Yes, the stopped process of a predictable process is again a predictable process. It can be shown by a monotone class argument and the fact that the predictable sigma-field is generated by sets of the form $$ A\times \{0\}, \;A\in\mathcal{F}_0\quad\text{and}\quad A\times (s,t],\;A\in\mathcal{F}_s,\;0\leq s<t. $$

Also I'm pretty sure that your definition of $M_n$ should be $\int_0^n h_s\,\mathrm{d} X_s$.

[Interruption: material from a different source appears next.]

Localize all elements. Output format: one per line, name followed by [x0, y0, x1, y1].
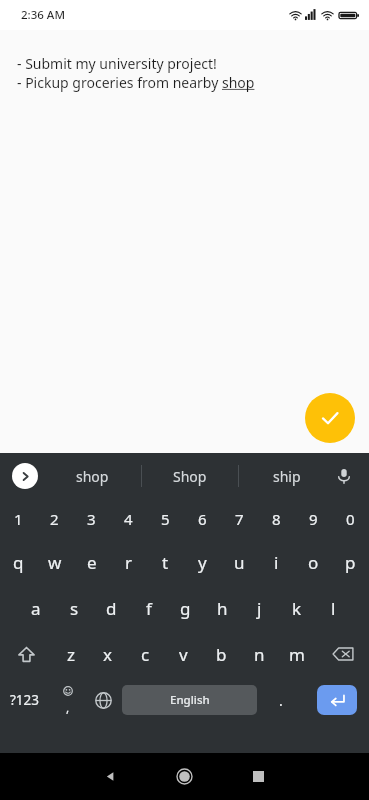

To show the above result we let $$ \mathcal{H}=\{(X_t)_{t\geq 0}\mid \text{if } (X_t)_{t\geq 0} \text{ is predictable, then }(X_t^{\tau})_{\geq 0} \text{ is also predictable for every s.t. }\tau \}, $$ and $$ \mathcal{K}=\{(X_t)_{t\geq 0}\mid X_t(\omega)=1_{A\times \{0\}}(\omega,t),\; A\in\mathcal{F}_0\text{ or } X_t(\omega)=1_{A\times (s,r]}(\omega,t),\;0\leq s<r,\; A\in\mathcal{F}_s\}, $$ i.e. $\mathcal{K}$ is the elementary predictable processes. Then $\mathcal{H}$ is vector space containing all constant functions and it is closed under monotone bounded convergence (i.e. if $(f_n)\subseteq \mathcal{H}$ is a bounded increasing sequence, then $f=\sup_n f_n\in\mathcal{H}$) and $\mathcal{K}$ is stable under multiplication. Then we are in the scope of the monotone class theorem.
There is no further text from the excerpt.